• **REQUIRED WORK**: Go from the first line below to the one with "não apenas através" and print each line exactly.

(EXERCISE MATERIAL)

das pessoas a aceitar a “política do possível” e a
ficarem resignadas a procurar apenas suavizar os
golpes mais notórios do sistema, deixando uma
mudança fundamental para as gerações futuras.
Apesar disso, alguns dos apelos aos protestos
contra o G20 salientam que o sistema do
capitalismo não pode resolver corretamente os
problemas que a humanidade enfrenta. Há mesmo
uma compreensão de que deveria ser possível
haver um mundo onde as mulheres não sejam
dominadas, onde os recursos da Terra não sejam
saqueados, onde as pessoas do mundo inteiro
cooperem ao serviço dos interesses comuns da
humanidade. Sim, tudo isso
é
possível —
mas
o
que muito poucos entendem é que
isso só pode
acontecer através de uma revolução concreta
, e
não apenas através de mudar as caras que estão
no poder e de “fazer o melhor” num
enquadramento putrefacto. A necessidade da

(End EXERCISE MATERIAL)

• **YOUR SOLUTION**:
das pessoas a aceitar a “política do possível” e a
ficarem resignadas a procurar apenas suavizar os
golpes mais notórios do sistema, deixando uma
mudança fundamental para as gerações futuras.
Apesar disso, alguns dos apelos aos protestos
contra o G20 salientam que o sistema do
capitalismo não pode resolver corretamente os
problemas que a humanidade enfrenta. Há mesmo
uma compreensão de que deveria ser possível
haver um mundo onde as mulheres não sejam
dominadas, onde os recursos da Terra não sejam
saqueados, onde as pessoas do mundo inteiro
cooperem ao serviço dos interesses comuns da
humanidade. Sim, tudo isso
é
possível —
mas
o
que muito poucos entendem é que
isso só pode
acontecer através de uma revolução concreta
, e
não apenas através de mudar as caras que estão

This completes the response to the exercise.